Welcome to the Bethe Portfolio. Named for the physicist, Hans Bethe, this new portfolio will be like no other tracked here at ITA. 1) I am not managing this portfolio. 2) I will only be tracking the results, assuming I have access to all transactions. 3) The Bethe portfolio is professionally managed. 4) Reports will come quarterly rather than monthly.
The Strategic Asset Allocation (SAA) plan is to invest 70% in stocks and 30% in bonds. The owner of this portfolio does not need income so the portfolio is established with a higher risk than otherwise advised based on the age of the owner. The stock/bond ratio is the only variable under the control of the owner.
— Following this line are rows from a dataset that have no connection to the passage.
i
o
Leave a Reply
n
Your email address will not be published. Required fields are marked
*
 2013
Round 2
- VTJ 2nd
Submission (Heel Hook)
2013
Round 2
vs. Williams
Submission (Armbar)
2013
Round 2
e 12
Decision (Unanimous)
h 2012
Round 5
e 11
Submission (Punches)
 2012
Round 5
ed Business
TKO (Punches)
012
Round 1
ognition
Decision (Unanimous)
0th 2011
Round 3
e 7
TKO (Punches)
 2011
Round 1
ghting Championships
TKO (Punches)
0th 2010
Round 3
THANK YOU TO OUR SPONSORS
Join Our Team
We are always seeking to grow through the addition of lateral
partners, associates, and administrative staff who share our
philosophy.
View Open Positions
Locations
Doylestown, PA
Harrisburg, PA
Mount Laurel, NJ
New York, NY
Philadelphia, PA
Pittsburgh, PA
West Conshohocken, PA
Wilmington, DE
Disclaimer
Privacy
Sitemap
After that decision is made, the money managers take over.
Here is the current breakdown of the portfolio that was launched last week.
- Total U.S. Equities – VTI (13%)
- Large-Cap Value – VTV (13%)
- Mid-Cap Value – VOE (4.2%)
- Small-Cap Value – VBR (3.7%)
- Developed International Equities – VEA (29.9%)
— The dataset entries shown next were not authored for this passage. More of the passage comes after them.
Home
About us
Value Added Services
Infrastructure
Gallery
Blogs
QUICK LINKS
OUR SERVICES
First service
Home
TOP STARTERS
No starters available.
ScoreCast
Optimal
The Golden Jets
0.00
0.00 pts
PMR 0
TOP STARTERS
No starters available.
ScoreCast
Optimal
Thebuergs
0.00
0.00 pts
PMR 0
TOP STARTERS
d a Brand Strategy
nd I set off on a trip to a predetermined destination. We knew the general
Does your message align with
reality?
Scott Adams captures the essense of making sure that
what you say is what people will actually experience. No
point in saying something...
- Emerging Market Equities – VWO (6.2%)
- Municipal Bonds – MUB (17.2%)
- U.S. Corporate Bonds – LQD (1.7%)
- International Bonds – BNDX (6.9%)
- Emerging Market Bonds – VWOB (4.2%)
Most of these ETFs are familiar to ITA readers. If you are an advocate of passive portfolio management, this SAA is a reasonable plan to follow. If the percentage (70%) allocated to stocks is to high, then reduce percentages to VTI, VTV, VEA, etc. and increase the bond percentage.
I will know more about providing updates once the first report is available in January. I’ve been told that quarterly reports will be forthcoming rather than monthly updates. Since I do not have details as to how many shares were purchased for each ETF, I will wait until early January before I begin tracking the portfolio using the TLH Spreadsheet, our portfolio tracking Excel™ program.